The two-year race from United States v. Windsor1 to Obergefell v. Hodges produced3 an inconceivable sea change in substantive constitutional law. But just as important as the right to marry was the process through which that right was vindicated. Marriage equality was established via parallel litigation in 37 states covering eight federal circuits. And that litigation triggered a complex two-year interaction of the doctrine governing injunctions, precedent, stays, concurrent state- federal litigation, and abstention.

Many books and articles have and will be written about the marriage- equality movement’s rapid success. Howard Wasserman (FIU) and I took a different tact.
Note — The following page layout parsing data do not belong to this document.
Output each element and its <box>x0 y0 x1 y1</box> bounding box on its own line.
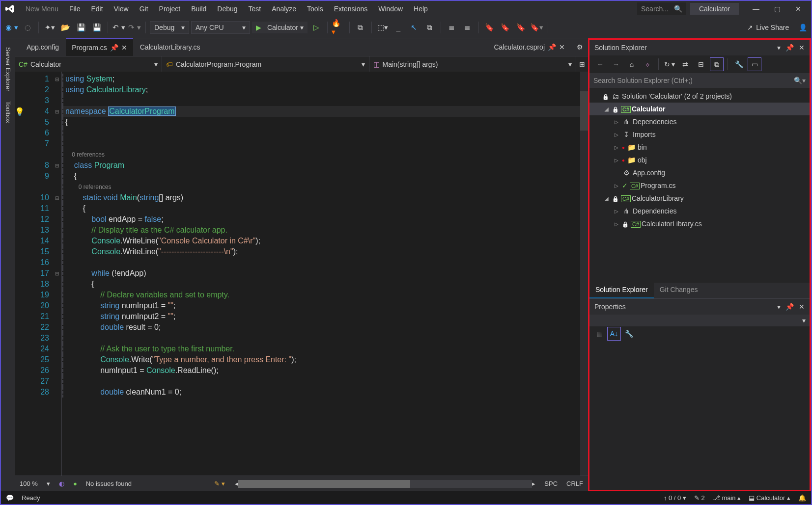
menu-debug[interactable]: Debug <box>212 3 242 15</box>
panel-tab-git-changes[interactable]: Git Changes <box>654 283 704 298</box>
tree-item-app-config[interactable]: ⚙App.config <box>589 166 810 179</box>
live-share-button[interactable]: ↗ Live Share 👤 <box>747 24 807 31</box>
menu-build[interactable]: Build <box>186 3 211 15</box>
maximize-button[interactable]: ▢ <box>774 5 781 13</box>
save-all-button[interactable]: 💾 <box>90 21 104 34</box>
fold-margin[interactable]: ⊟⊟⊟⊟⊟ <box>52 72 62 476</box>
menu-window[interactable]: Window <box>373 3 408 15</box>
horizontal-scroll-thumb[interactable] <box>238 480 410 488</box>
launch-profile-label[interactable]: Calculator <box>690 3 739 15</box>
se-show-all-files[interactable]: ⧉ <box>710 57 724 71</box>
start-without-debug-button[interactable]: ▷ <box>309 21 323 34</box>
forward-button[interactable]: ◌ <box>21 21 34 34</box>
pane-menu-icon[interactable]: ▾ <box>777 303 781 311</box>
tree-item-bin[interactable]: ▷●📁bin <box>589 141 810 154</box>
back-button[interactable]: ◉ ▾ <box>5 21 19 34</box>
close-tab-icon[interactable]: ✕ <box>121 44 127 52</box>
error-count[interactable]: ↑ 0 / 0 ▾ <box>664 494 686 502</box>
changes-count[interactable]: ✎ 2 <box>694 494 705 502</box>
nav-class[interactable]: 🏷CalculatorProgram.Program▾ <box>162 56 369 72</box>
tb-icon-1[interactable]: ⧉ <box>354 21 367 34</box>
nav-scope[interactable]: C#Calculator▾ <box>15 56 162 72</box>
se-switch-views[interactable]: ⟐ <box>641 57 654 71</box>
tree-item-dependencies[interactable]: ▷⋔Dependencies <box>589 205 810 217</box>
panel-tab-solution-explorer[interactable]: Solution Explorer <box>589 283 654 298</box>
pin-icon[interactable]: 📌 <box>110 44 118 52</box>
se-forward[interactable]: → <box>609 57 623 71</box>
menu-new-menu[interactable]: New Menu <box>21 3 63 15</box>
current-project[interactable]: ⬓ Calculator ▴ <box>749 494 790 502</box>
tab-program-cs[interactable]: Program.cs📌✕ <box>66 38 133 56</box>
se-refresh[interactable]: ↻ ▾ <box>663 57 676 71</box>
tb-icon-3[interactable]: _ <box>392 21 405 34</box>
properties-icon[interactable]: 🔧 <box>732 57 746 71</box>
solution-tree[interactable]: 🗂Solution 'Calculator' (2 of 2 projects)… <box>589 88 810 283</box>
properties-grid[interactable] <box>589 341 810 490</box>
tab-csproj[interactable]: Calculator.csproj 📌 ✕ <box>488 38 571 56</box>
tb-icon-2[interactable]: ⬚▾ <box>376 21 390 34</box>
branch-indicator[interactable]: ⎇ main ▴ <box>713 494 741 502</box>
close-pane-icon[interactable]: ✕ <box>799 44 805 52</box>
close-pane-icon[interactable]: ✕ <box>799 303 805 311</box>
undo-button[interactable]: ↶ ▾ <box>112 21 126 34</box>
brush-icon[interactable]: ✎ ▾ <box>214 480 225 487</box>
code-editor[interactable]: 💡 12345678910111213141516171819202122232… <box>15 72 588 476</box>
tree-item-program-cs[interactable]: ▷✓C#Program.cs <box>589 179 810 192</box>
scroll-thumb[interactable] <box>580 91 588 131</box>
lightbulb-icon[interactable]: ◐ <box>59 480 64 487</box>
properties-wrench-icon[interactable]: 🔧 <box>622 327 636 341</box>
home-icon[interactable]: ⌂ <box>625 57 639 71</box>
config-selector[interactable]: Debug▾ <box>150 21 189 34</box>
menu-file[interactable]: File <box>64 3 85 15</box>
sidebar-toolbox[interactable]: Toolbox <box>2 96 14 128</box>
indent-mode[interactable]: SPC <box>544 480 558 487</box>
menu-test[interactable]: Test <box>244 3 266 15</box>
tree-item-dependencies[interactable]: ▷⋔Dependencies <box>589 115 810 128</box>
categorized-icon[interactable]: ▦ <box>592 327 606 341</box>
vertical-scrollbar[interactable] <box>580 72 588 476</box>
tree-item-obj[interactable]: ▷●📁obj <box>589 154 810 166</box>
tree-item-calculatorlibrary[interactable]: ◢C#CalculatorLibrary <box>589 192 810 205</box>
titlebar-search-box[interactable]: Search... 🔍 <box>637 2 686 15</box>
redo-button[interactable]: ↷ ▾ <box>128 21 141 34</box>
pane-menu-icon[interactable]: ▾ <box>777 44 781 52</box>
menu-extensions[interactable]: Extensions <box>329 3 372 15</box>
menu-tools[interactable]: Tools <box>302 3 328 15</box>
tab-settings-icon[interactable]: ⚙ <box>572 43 588 51</box>
solution-search-box[interactable]: Search Solution Explorer (Ctrl+;) 🔍▾ <box>589 73 810 88</box>
menu-git[interactable]: Git <box>135 3 153 15</box>
outdent-button[interactable]: ≣ <box>445 21 459 34</box>
menu-project[interactable]: Project <box>154 3 186 15</box>
bookmark-prev[interactable]: 🔖 <box>499 21 512 34</box>
tree-item-calculator[interactable]: ◢C#Calculator <box>589 103 810 115</box>
feedback-icon[interactable]: 💬 <box>6 494 14 502</box>
bookmark-clear[interactable]: 🔖▾ <box>530 21 544 34</box>
sidebar-server-explorer[interactable]: Server Explorer <box>2 42 14 96</box>
indent-button[interactable]: ≣ <box>461 21 475 34</box>
properties-selector[interactable]: ▾ <box>589 315 810 326</box>
horizontal-scrollbar[interactable] <box>238 480 532 488</box>
se-collapse[interactable]: ⊟ <box>694 57 708 71</box>
menu-analyze[interactable]: Analyze <box>267 3 301 15</box>
menu-edit[interactable]: Edit <box>86 3 108 15</box>
se-sync[interactable]: ⇄ <box>678 57 692 71</box>
minimize-button[interactable]: — <box>753 5 759 13</box>
se-preview[interactable]: ▭ <box>748 57 761 71</box>
tab-calculatorlibrary-cs[interactable]: CalculatorLibrary.cs <box>134 38 206 56</box>
tree-item-imports[interactable]: ▷↧Imports <box>589 128 810 141</box>
issues-status[interactable]: No issues found <box>86 480 132 487</box>
start-button[interactable]: ▶ Calculator ▾ <box>252 22 308 33</box>
platform-selector[interactable]: Any CPU▾ <box>191 21 250 34</box>
new-project-button[interactable]: ✦▾ <box>43 21 56 34</box>
tree-item-calculatorlibrary-cs[interactable]: ▷C#CalculatorLibrary.cs <box>589 217 810 230</box>
se-back[interactable]: ← <box>593 57 607 71</box>
split-editor-button[interactable]: ⊞ <box>576 60 588 68</box>
open-button[interactable]: 📂 <box>58 21 72 34</box>
close-button[interactable]: ✕ <box>795 5 801 13</box>
account-icon[interactable]: 👤 <box>799 24 807 31</box>
hot-reload-button[interactable]: 🔥 ▾ <box>332 21 345 34</box>
tb-icon-4[interactable]: ⧉ <box>423 21 437 34</box>
cursor-icon[interactable]: ↖ <box>407 21 421 34</box>
tab-app-config[interactable]: App.config <box>21 38 65 56</box>
eol-mode[interactable]: CRLF <box>566 480 583 487</box>
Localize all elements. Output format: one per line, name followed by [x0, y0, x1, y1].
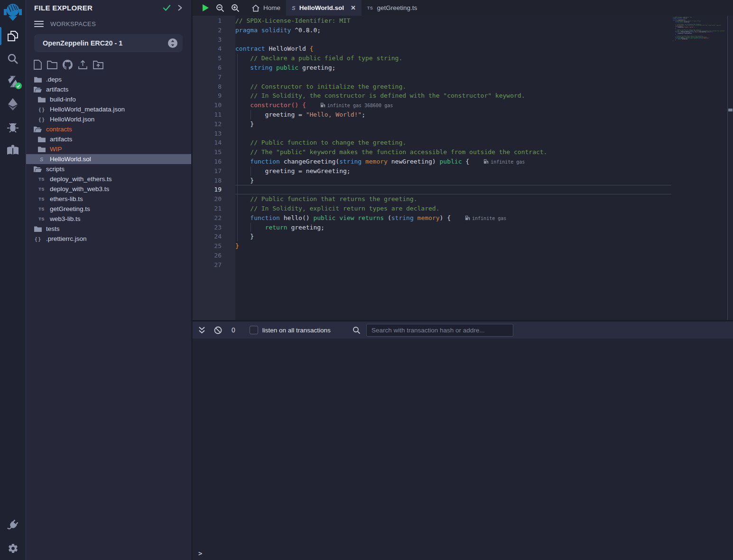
line-number[interactable]: 11	[193, 110, 235, 119]
code-line[interactable]: // In Solidity, the constructor is defin…	[235, 91, 671, 101]
line-number[interactable]: 22	[193, 213, 235, 223]
sidebar-icon-search[interactable]	[0, 47, 26, 70]
code-line[interactable]: greeting = newGreeting;	[235, 166, 671, 176]
code-line[interactable]: // The "public" keyword makes the functi…	[235, 147, 671, 157]
zoom-in-icon[interactable]	[231, 4, 240, 12]
code-line[interactable]: string public greeting;	[235, 63, 671, 73]
code-line[interactable]	[235, 35, 671, 45]
collapse-chevron-icon[interactable]	[177, 4, 183, 11]
code-line[interactable]: }	[235, 241, 671, 251]
tree-item--deps[interactable]: .deps	[26, 74, 191, 84]
tree-item-contracts[interactable]: contracts	[26, 124, 191, 134]
line-number[interactable]: 17	[193, 166, 235, 176]
code-line[interactable]: contract HelloWorld {	[235, 44, 671, 54]
tab-home[interactable]: Home	[246, 0, 286, 16]
editor-minimap[interactable]: // SPDX-License-Identifier: MITpragma so…	[671, 16, 727, 320]
code-line[interactable]	[235, 251, 671, 260]
line-number[interactable]: 26	[193, 251, 235, 260]
line-number[interactable]: 18	[193, 176, 235, 185]
tree-item-build-info[interactable]: build-info	[26, 94, 191, 104]
line-number[interactable]: 7	[193, 73, 235, 82]
line-number[interactable]: 19	[193, 185, 235, 194]
zoom-out-icon[interactable]	[216, 4, 224, 12]
line-number[interactable]: 16	[193, 157, 235, 166]
code-line[interactable]	[235, 73, 671, 82]
tree-item-ethers-lib-ts[interactable]: TS ethers-lib.ts	[26, 194, 191, 204]
sidebar-icon-plugin-manager[interactable]	[0, 514, 26, 537]
line-number[interactable]: 25	[193, 241, 235, 251]
line-number[interactable]: 13	[193, 129, 235, 138]
tree-item-tests[interactable]: tests	[26, 224, 191, 234]
code-area[interactable]: // SPDX-License-Identifier: MITpragma so…	[235, 16, 671, 320]
workspace-dropdown[interactable]: OpenZeppelin ERC20 - 1	[34, 34, 183, 52]
github-icon[interactable]	[63, 60, 73, 70]
tree-item-scripts[interactable]: scripts	[26, 164, 191, 174]
line-number[interactable]: 14	[193, 138, 235, 147]
tree-item-getgreeting-ts[interactable]: TS getGreeting.ts	[26, 204, 191, 214]
run-script-button[interactable]	[202, 4, 209, 12]
sidebar-icon-solidity-compiler[interactable]	[0, 70, 26, 93]
tree-item-artifacts[interactable]: artifacts	[26, 134, 191, 144]
code-line[interactable]	[235, 260, 671, 270]
sidebar-icon-file-explorer[interactable]	[0, 25, 26, 47]
code-line[interactable]	[235, 129, 671, 138]
accept-check-icon[interactable]	[163, 4, 171, 11]
line-number[interactable]: 12	[193, 119, 235, 129]
code-line[interactable]: constructor() {infinite gas 368600 gas	[235, 101, 671, 110]
tree-item--prettierrc-json[interactable]: { } .prettierrc.json	[26, 234, 191, 244]
terminal-output[interactable]: >	[193, 339, 733, 560]
line-number[interactable]: 4	[193, 44, 235, 54]
code-line[interactable]: greeting = "Hello, World!";	[235, 110, 671, 119]
code-line[interactable]: return greeting;	[235, 223, 671, 232]
code-line[interactable]: function changeGreeting(string memory ne…	[235, 157, 671, 166]
line-number[interactable]: 5	[193, 54, 235, 63]
new-folder-icon[interactable]	[47, 60, 57, 69]
upload-folder-icon[interactable]	[93, 60, 103, 69]
scrollbar-thumb[interactable]	[728, 109, 733, 111]
code-line[interactable]: // Public function that returns the gree…	[235, 194, 671, 204]
tree-item-helloworld-sol[interactable]: S HelloWorld.sol	[26, 154, 191, 164]
tree-item-helloworld-json[interactable]: { } HelloWorld.json	[26, 114, 191, 124]
code-line[interactable]: }	[235, 119, 671, 129]
code-line[interactable]	[235, 185, 671, 194]
sidebar-icon-deploy-run[interactable]	[0, 93, 26, 116]
tree-item-wip[interactable]: WIP	[26, 144, 191, 154]
tree-item-deploy-with-web3-ts[interactable]: TS deploy_with_web3.ts	[26, 184, 191, 194]
line-number[interactable]: 1	[193, 16, 235, 26]
line-number[interactable]: 27	[193, 260, 235, 270]
line-number[interactable]: 15	[193, 147, 235, 157]
terminal-collapse-icon[interactable]	[198, 326, 205, 334]
line-number[interactable]: 21	[193, 204, 235, 213]
upload-file-icon[interactable]	[78, 60, 88, 70]
listen-transactions-label[interactable]: listen on all transactions	[262, 327, 331, 334]
line-number[interactable]: 23	[193, 223, 235, 232]
tab-helloworld-sol[interactable]: S HelloWorld.sol ✕	[286, 0, 362, 16]
line-number[interactable]: 24	[193, 232, 235, 241]
line-number[interactable]: 8	[193, 82, 235, 92]
line-number[interactable]: 3	[193, 35, 235, 45]
editor-scrollbar[interactable]	[727, 16, 733, 320]
new-file-icon[interactable]	[34, 60, 42, 70]
clear-console-icon[interactable]	[214, 326, 222, 334]
sidebar-icon-settings[interactable]	[0, 537, 26, 560]
close-tab-icon[interactable]: ✕	[351, 4, 356, 11]
code-line[interactable]: // SPDX-License-Identifier: MIT	[235, 16, 671, 26]
tree-item-artifacts[interactable]: artifacts	[26, 84, 191, 94]
code-line[interactable]: // Public function to change the greetin…	[235, 138, 671, 147]
line-number[interactable]: 9	[193, 91, 235, 101]
tree-item-web3-lib-ts[interactable]: TS web3-lib.ts	[26, 214, 191, 224]
code-line[interactable]: // Declare a public field of type string…	[235, 54, 671, 63]
code-line[interactable]: }	[235, 232, 671, 241]
terminal-search-input[interactable]	[366, 324, 513, 337]
sidebar-icon-learneth[interactable]	[0, 138, 26, 161]
code-line[interactable]: // In Solidity, explicit return types ar…	[235, 204, 671, 213]
listen-transactions-checkbox[interactable]	[250, 326, 258, 334]
workspaces-menu-icon[interactable]	[34, 20, 44, 28]
sidebar-icon-debugger[interactable]	[0, 116, 26, 138]
code-line[interactable]: // Constructor to initialize the greetin…	[235, 82, 671, 92]
line-number[interactable]: 20	[193, 194, 235, 204]
code-line[interactable]: pragma solidity ^0.8.0;	[235, 26, 671, 35]
line-number[interactable]: 10	[193, 101, 235, 110]
line-number[interactable]: 2	[193, 26, 235, 35]
code-line[interactable]: }	[235, 176, 671, 185]
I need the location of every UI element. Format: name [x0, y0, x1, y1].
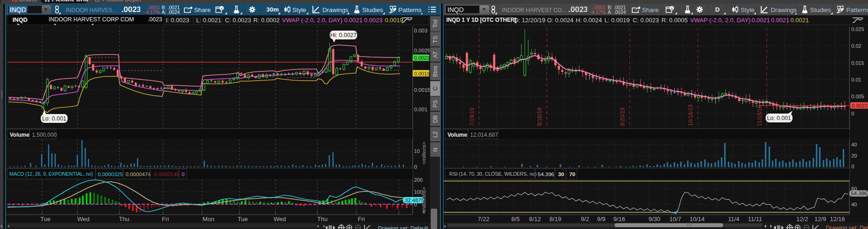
svg-text:Tue: Tue [40, 216, 50, 223]
svg-text:0.0023: 0.0023 [414, 55, 430, 61]
svg-text:0: 0 [414, 164, 417, 170]
svg-text:12/2: 12/2 [796, 216, 808, 223]
svg-text:Volume: Volume [447, 132, 467, 138]
svg-text:8/19: 8/19 [549, 216, 561, 223]
svg-text:Wed: Wed [274, 216, 286, 223]
svg-text:0.0019: 0.0019 [414, 71, 430, 76]
svg-text:RSI (14, 70, 30, CLOSE, WILDER: RSI (14, 70, 30, CLOSE, WILDERS, no) [449, 171, 536, 177]
svg-text:9/16: 9/16 [613, 216, 625, 223]
svg-text:0.003: 0.003 [414, 28, 428, 33]
svg-text:54.396: 54.396 [538, 172, 554, 177]
svg-text:Hi: 0.0027: Hi: 0.0027 [330, 32, 357, 38]
svg-text:Volume: Volume [10, 132, 30, 138]
svg-text:12,014,687: 12,014,687 [470, 132, 498, 138]
svg-text:10/7: 10/7 [669, 216, 681, 223]
svg-text:Fri: Fri [358, 216, 365, 223]
svg-text:54.396: 54.396 [851, 191, 867, 196]
svg-text:<millions>: <millions> [421, 141, 427, 165]
svg-text:40: 40 [851, 202, 857, 207]
svg-text:Lo: 0.001: Lo: 0.001 [767, 115, 791, 121]
svg-text:7/19/19: 7/19/19 [469, 108, 475, 126]
svg-text:40: 40 [851, 142, 857, 147]
svg-text:Thu: Thu [119, 216, 129, 223]
svg-text:Lo: 0.001: Lo: 0.001 [42, 115, 66, 122]
svg-text:20: 20 [851, 153, 857, 159]
svg-text:Drawing set: Default: Drawing set: Default [826, 225, 868, 229]
svg-text:8/5: 8/5 [511, 216, 520, 223]
svg-text:0: 0 [851, 111, 854, 116]
svg-text:8/16/19: 8/16/19 [536, 108, 543, 126]
svg-text:0: 0 [851, 164, 854, 169]
svg-text:0.0023: 0.0023 [852, 103, 868, 108]
svg-text:30: 30 [558, 172, 564, 177]
svg-text:0.0015: 0.0015 [414, 87, 430, 93]
svg-text:MACD (12, 26, 9, EXPONENTIAL,: MACD (12, 26, 9, EXPONENTIAL, no) [9, 171, 93, 177]
svg-text:0.0000325: 0.0000325 [98, 172, 123, 177]
svg-text:0.0025: 0.0025 [414, 48, 430, 53]
svg-text:12/9: 12/9 [814, 216, 826, 223]
svg-text:Thu: Thu [317, 216, 327, 223]
svg-text:12/16: 12/16 [830, 216, 845, 223]
svg-text:70: 70 [569, 172, 575, 177]
svg-text:8/12: 8/12 [529, 216, 541, 223]
svg-text:Tue: Tue [238, 216, 248, 223]
svg-text:11/4: 11/4 [728, 216, 739, 223]
svg-text:0.0000474: 0.0000474 [126, 172, 151, 177]
svg-text:0.02: 0.02 [851, 43, 861, 49]
svg-text:1,500,000: 1,500,000 [32, 132, 57, 138]
svg-text:10/14: 10/14 [690, 216, 705, 223]
svg-text:9/9: 9/9 [597, 216, 605, 223]
svg-text:9/2: 9/2 [581, 216, 589, 223]
svg-text:200: 200 [414, 177, 422, 183]
svg-text:0.005: 0.005 [851, 94, 864, 99]
svg-text:Drawing set: Default: Drawing set: Default [378, 225, 428, 229]
svg-text:0.025: 0.025 [851, 26, 864, 32]
svg-text:10/18/19: 10/18/19 [687, 104, 694, 126]
svg-text:9/20/19: 9/20/19 [619, 108, 626, 126]
svg-text:0.015: 0.015 [851, 60, 864, 66]
svg-text:7/22: 7/22 [478, 216, 489, 223]
svg-text:-0.0000149: -0.0000149 [152, 172, 179, 177]
svg-text:0.01: 0.01 [851, 77, 861, 83]
svg-text:0.001: 0.001 [414, 107, 428, 112]
svg-text:11/11: 11/11 [748, 216, 762, 223]
svg-text:9/30: 9/30 [648, 216, 660, 223]
svg-text:Fri: Fri [162, 216, 169, 223]
svg-text:Wed: Wed [77, 216, 90, 223]
svg-text:Mon: Mon [202, 216, 214, 223]
svg-text:0: 0 [182, 172, 184, 177]
svg-text:10: 10 [414, 148, 420, 154]
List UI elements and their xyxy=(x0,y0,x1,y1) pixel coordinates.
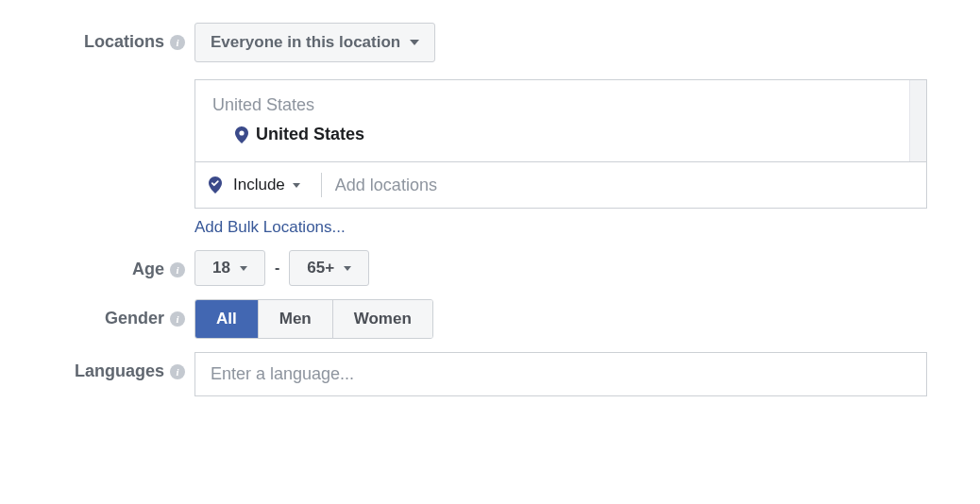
locations-box: United States United States Include xyxy=(194,79,927,209)
locations-label-col: Locations i xyxy=(0,23,194,52)
location-item-name: United States xyxy=(256,125,364,144)
location-group-label: United States xyxy=(212,95,892,115)
gender-option-women[interactable]: Women xyxy=(333,300,432,338)
caret-down-icon xyxy=(410,40,419,45)
info-icon[interactable]: i xyxy=(170,311,185,327)
gender-option-all[interactable]: All xyxy=(195,300,259,338)
age-min-value: 18 xyxy=(212,259,230,277)
gender-option-men[interactable]: Men xyxy=(259,300,333,338)
age-row: Age i 18 - 65+ xyxy=(0,250,980,286)
add-bulk-locations-link[interactable]: Add Bulk Locations... xyxy=(194,218,346,237)
location-scope-dropdown[interactable]: Everyone in this location xyxy=(194,23,435,62)
caret-down-icon xyxy=(344,266,351,271)
languages-label: Languages xyxy=(75,361,164,381)
scrollbar[interactable] xyxy=(909,80,926,161)
gender-label: Gender xyxy=(105,309,164,328)
pin-icon xyxy=(235,126,248,143)
divider xyxy=(321,173,322,197)
caret-down-icon xyxy=(240,266,247,271)
caret-down-icon xyxy=(293,183,300,188)
info-icon[interactable]: i xyxy=(170,262,185,277)
age-controls: 18 - 65+ xyxy=(194,250,950,286)
pin-check-icon xyxy=(209,176,222,193)
include-dropdown[interactable]: Include xyxy=(226,172,308,198)
add-locations-input[interactable] xyxy=(335,176,913,195)
locations-controls: Everyone in this location United States … xyxy=(194,23,950,237)
age-label-col: Age i xyxy=(0,250,194,279)
gender-label-col: Gender i xyxy=(0,299,194,328)
languages-input[interactable] xyxy=(194,352,927,396)
languages-row: Languages i xyxy=(0,352,980,396)
locations-label: Locations xyxy=(84,32,164,52)
location-scope-label: Everyone in this location xyxy=(211,33,400,52)
locations-content: United States United States xyxy=(195,80,909,161)
location-item[interactable]: United States xyxy=(212,125,892,144)
locations-add-bar: Include xyxy=(195,161,926,208)
age-min-dropdown[interactable]: 18 xyxy=(194,250,265,286)
info-icon[interactable]: i xyxy=(170,35,185,50)
age-separator: - xyxy=(275,260,279,277)
languages-controls xyxy=(194,352,950,396)
age-max-value: 65+ xyxy=(307,259,334,277)
languages-label-col: Languages i xyxy=(0,352,194,381)
svg-point-0 xyxy=(239,130,244,135)
age-max-dropdown[interactable]: 65+ xyxy=(289,250,369,286)
gender-segmented-control: All Men Women xyxy=(194,299,433,339)
locations-selected-area: United States United States xyxy=(195,80,926,161)
gender-row: Gender i All Men Women xyxy=(0,299,980,339)
include-label: Include xyxy=(233,176,285,194)
info-icon[interactable]: i xyxy=(170,364,185,379)
gender-controls: All Men Women xyxy=(194,299,950,339)
age-label: Age xyxy=(132,260,164,279)
locations-row: Locations i Everyone in this location Un… xyxy=(0,23,980,237)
In our new article, The Process of Marriage Equality, we discuss how four aspects of federal procedure and jurisdiction doctrine both enabled and frustrated marriage equality’s advance to the Supreme Court.

The article is now on SSRN. Here is the abstract:

This article offers the first comprehensive history of the marriage-equality litigation process leading from Windsor to Obergefell. It explores how four aspects of federal procedure and jurisdiction doctrine both enabled and frustrated marriage equality’s advance to the Supreme Court. First, we examine common misconceptions about how judgments, injunctions, and judicial precedent control real-world conduct and how litigation brings about legal reform. These misconceptions reached their nadir in Alabama in spring 2015. Guided by Chief Justice Roy Moore, Alabama officials properly declined to follow persuasive precedent, prompting unfortunate and inaccurate comparisons to George Wallace and Massive Resistance to Brown and desegregation. Second, we examine the pivotal, but underappreciated, role of stays pending appeal in constitutional litigation. In particular, we consider how denials of stays triggered concurrent races to the courts of appeals and to the altars. The Court’s transmission of signals through unexplained stays and denials of certiorari exacerbated the confusion in the lower courts and the states, highlighting a penumbra of what one scholar calls the Court’s “shadow docket.” Finally, we examine unsuccessful efforts by state attorneys to move marriage cases out of federal court by initiating state-court litigation and urging federal abstention. This article makes a first contribution to the scholarly discussion of marriage equality by focusing on the critical, but underdeveloped, procedural nuances of high-stakes civil rights litigation. By considering the process of marriage equality, we better understand this societal evolution and future constitutional revolutions.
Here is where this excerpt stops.